The SMMT says that several factors are conspiring to drive year-on-year production down.

Key is the continuing global shortage of semiconductors. This is exacerbated by the loss of Honda’s Swindon plant in July 2021. Lack of essential parts, post-Brexit cost increases and economic downturn are all sending ominous warning for the future.

SMMT chief executive, Mike Hawes, says “it’s another torrid start to the year”.  But he remains confident the industry will ride out the issues, describing the industry as “fundamentally strong”. Hawes added that “recent investment announcements are testament to the potential for growth, not least in terms of rising EV production”.
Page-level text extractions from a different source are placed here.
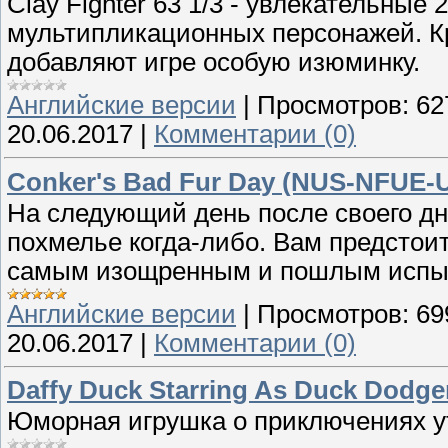
Clay Fighter 63 1/3 - увлекательные
мультипликационных персонажей. К
добавляют игре особую изюминку.
Английские версии
|
Просмотров:
62
20.06.2017
|
Комментарии (0)
Conker's Bad Fur Day (NUS-NFUE-U
На следующий день после своего д
похмелье когда-либо. Вам предстоит
самым изощренным и пошлым испы
Английские версии
|
Просмотров:
69
20.06.2017
|
Комментарии (0)
Daffy Duck Starring As Duck Dodg
Юморная игрушка о приключениях у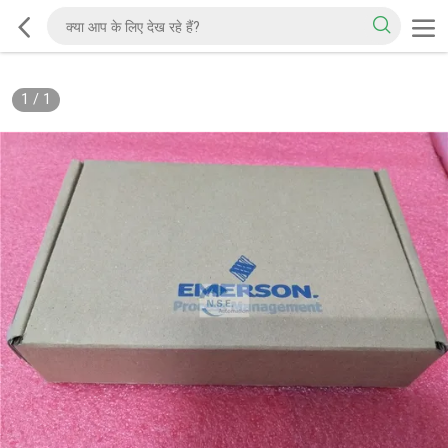
1
/
1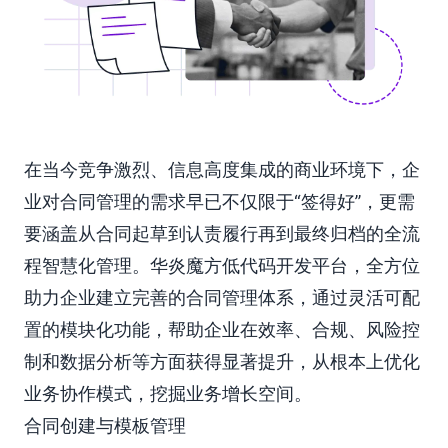
在当今竞争激烈、信息高度集成的商业环境下，企
业对合同管理的需求早已不仅限于“签得好”，更需
要涵盖从合同起草到认责履行再到最终归档的全流
程智慧化管理。华炎魔方低代码开发平台，全方位
助力企业建立完善的合同管理体系，通过灵活可配
置的模块化功能，帮助企业在效率、合规、风险控
制和数据分析等方面获得显著提升，从根本上优化
业务协作模式，挖掘业务增长空间。
合同创建与模板管理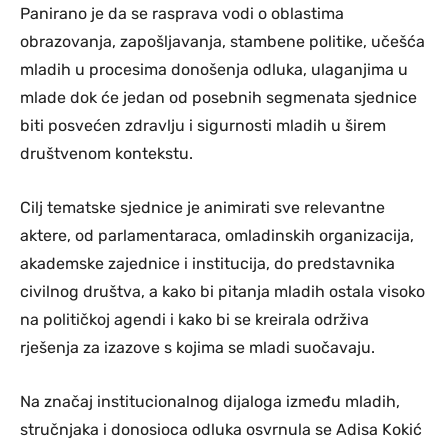
Panirano je da se rasprava vodi o oblastima
obrazovanja, zapošljavanja, stambene politike, učešća
mladih u procesima donošenja odluka, ulaganjima u
mlade dok će jedan od posebnih segmenata sjednice
biti posvećen zdravlju i sigurnosti mladih u širem
društvenom kontekstu.
Cilj tematske sjednice je animirati sve relevantne
aktere, od parlamentaraca, omladinskih organizacija,
akademske zajednice i institucija, do predstavnika
civilnog društva, a kako bi pitanja mladih ostala visoko
na političkoj agendi i kako bi se kreirala održiva
rješenja za izazove s kojima se mladi suočavaju.
Na značaj institucionalnog dijaloga između mladih,
stručnjaka i donosioca odluka osvrnula se Adisa Kokić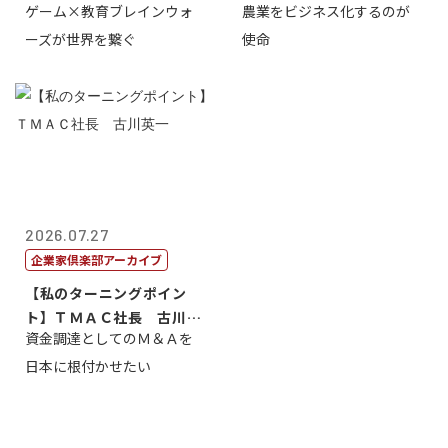
ゲーム×教育ブレインウォ
農業をビジネス化するのが
取締役社長 ...
智正
ーズが世界を繋ぐ
使命
2026.07.27
企業家倶楽部アーカイブ
【私のターニングポイン
ト】ＴＭＡＣ社長 古川英
資金調達としてのＭ＆Ａを
一
日本に根付かせたい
However, he insists that British car making must be more competitive and embrace the electric transformation.

“Long-term recovery can only be delivered, however, if global competitiveness is assured and for that we must address both inflationary and fixed costs, most obviously escalating energy prices, but also fiscal and trading costs.
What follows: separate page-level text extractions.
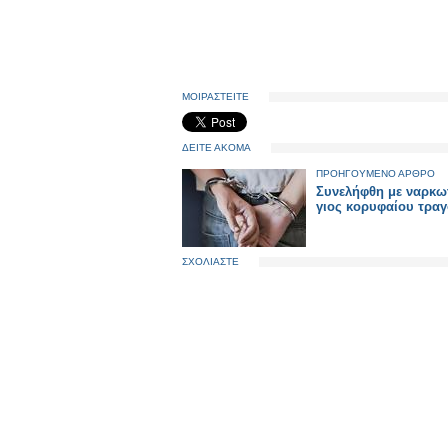
ΜΟΙΡΑΣΤΕΙΤΕ
ΔΕΙΤΕ ΑΚΟΜΑ
ΠΡΟΗΓΟΥΜΕΝΟ ΑΡΘΡΟ
Συνελήφθη με ναρκω
γιος κορυφαίου τρα
ΣΧΟΛΙΑΣΤΕ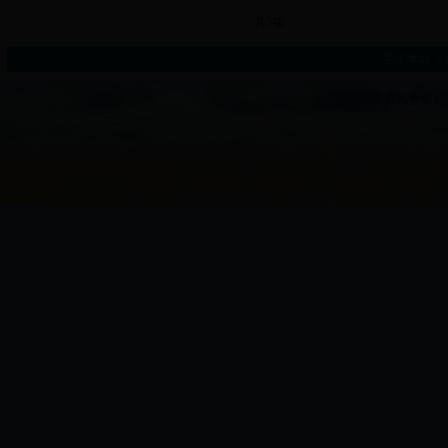
共3项
关于本站
|
普陀区教育局教研室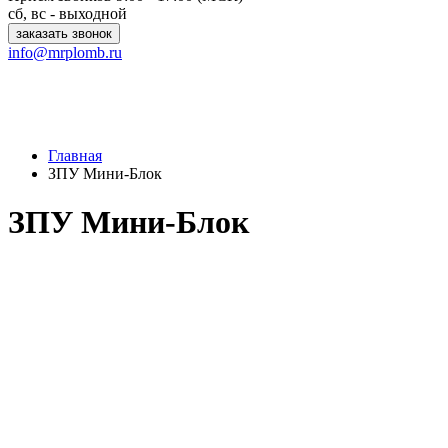
сб, вс - выходной
заказать звонок
info@mrplomb.ru
Главная
ЗПУ Мини-Блок
ЗПУ Мини-Блок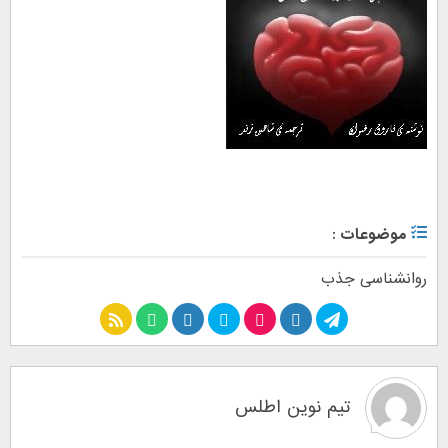
موضوعات :
روانشناسی جذب
تیم نوین اطلس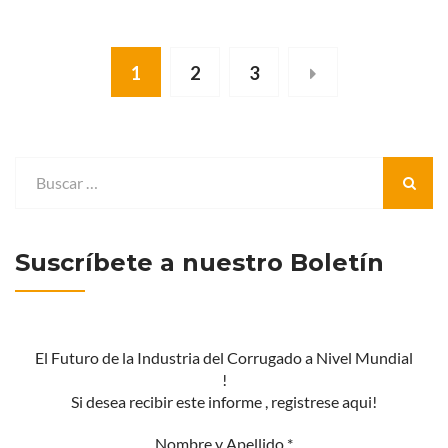
1
2
3
Suscríbete a nuestro Boletín
El Futuro de la Industria del Corrugado a Nivel Mundial
!
Si desea recibir este informe , registrese aqui!
Nombre y Apellido
*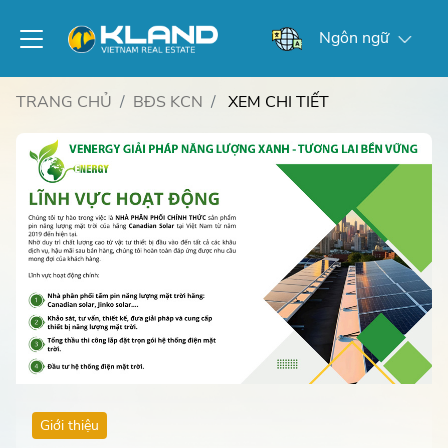
Ngôn ngữ
TRANG CHỦ
BĐS KCN
XEM CHI TIẾT
Giới thiệu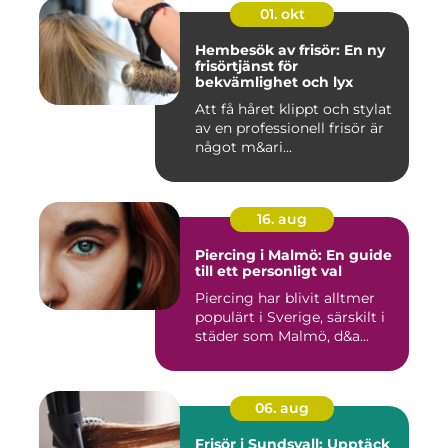
01. okt
Hembesök av frisör: En ny
frisörtjänst för
bekvämlighet och lyx
Att få håret klippt och stylat
av en professionell frisör är
något m&ari...
16. aug
Piercing i Malmö: En guide
till ett personligt val
Piercing har blivit alltmer
populärt i Sverige, särskilt i
städer som Malmö, d&a...
06. aug
Frisör i Sundsvall: Upptäck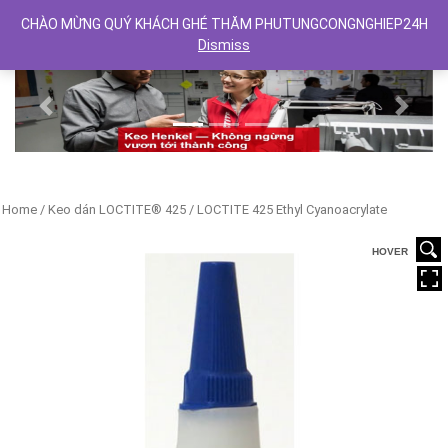
CHÀO MỪNG QUÝ KHÁCH GHÉ THĂM PHUTUNGCONGNGHIEP24H
Dismiss
Previous
Next
Home
/
Keo dán LOCTITE® 425
/ LOCTITE 425 Ethyl Cyanoacrylate
HOVER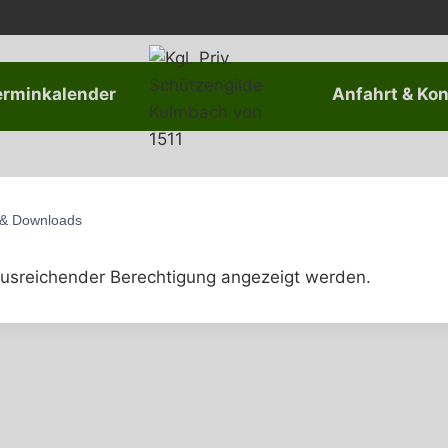
erminkalender
Anfahrt & Kon
& Downloads
t ausreichender Berechtigung angezeigt werden.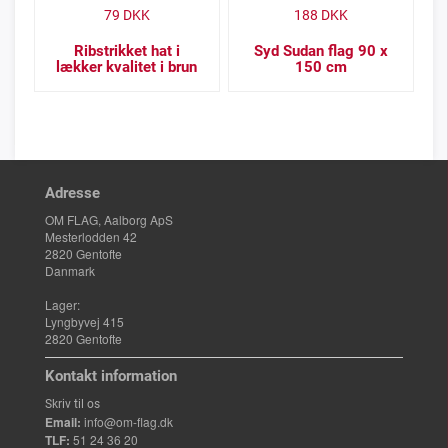
79
DKK
188
DKK
Ribstrikket hat i
Syd Sudan flag 90 x
lækker kvalitet i brun
150 cm
Adresse
OM FLAG, Aalborg ApS
Mesterlodden 42
2820 Gentofte
Danmark
Lager:
Lyngbyvej 415
2820 Gentofte
Kontakt information
Skriv til os
Email:
info@om-flag.dk
TLF:
51 24 36 20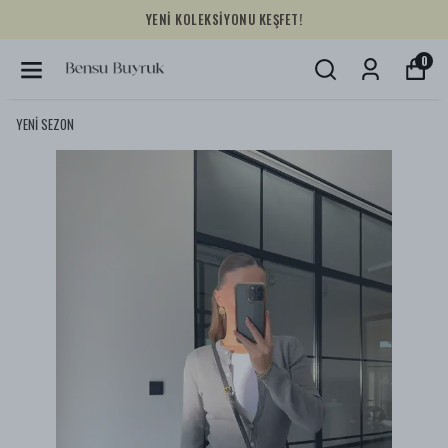
YENİ KOLEKSİYONU KEŞFET!
0
YENİ SEZON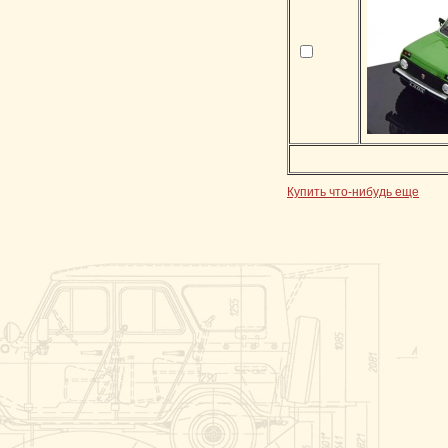
Купить что-нибудь еще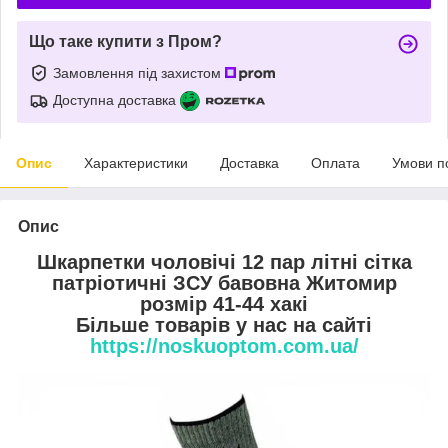
Що таке купити з Пром?
Замовлення під захистом
Доступна доставка
Опис
Характеристики
Доставка
Оплата
Умови п
Опис
Шкарпетки чоловічі 12 пар літні сітка
патріотичні ЗСУ бавовна Житомир
розмір 41-44 хакі
Більше товарів у нас на сайті
https://noskuoptom.com.ua/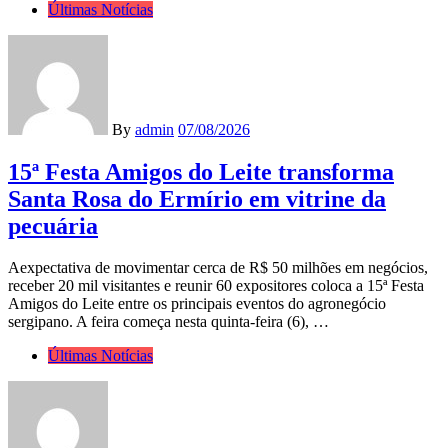
Últimas Notícias
By
admin
07/08/2026
15ª Festa Amigos do Leite transforma
Santa Rosa do Ermírio em vitrine da
pecuária
Aexpectativa de movimentar cerca de R$ 50 milhões em negócios,
receber 20 mil visitantes e reunir 60 expositores coloca a 15ª Festa
Amigos do Leite entre os principais eventos do agronegócio
sergipano. A feira começa nesta quinta-feira (6), …
Últimas Notícias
“Every measure must be taken if we are to secure a bright, electrified future for our world-class automotive manufacturing base and the high skilled, high value jobs it creates across Britain.”

Getting charged up

SMMT figures show that battery electric vehicles (BEVs) now account for one in 11 cars made in the UK. Their production rose 37.6% to 6,326 units in 12 months.

Including plug-in hybrids and hybrids, electrified vehicles accounts for more than a quarter of output now.

In the global context, British production for both overseas and domestic markets was down year-on-year, by 17.5% and 30.8% respectively. Exports accounted for more than eight in 10 cars made.

The EU remained the largest destination for UK-made cars. They take 59.1% of exports, followed by China (10.4%) and the US (10.0%).

Plugged in to the future

Independent expectations for UK car production have been revised downwards from the autumn outlook by 2.4% for 2022. This would still represent a 14.4% increase on 2021’s outturn.

The future of electric vehicle production is positive. Several manufacturers have confirmed expansion of EV production in the UK.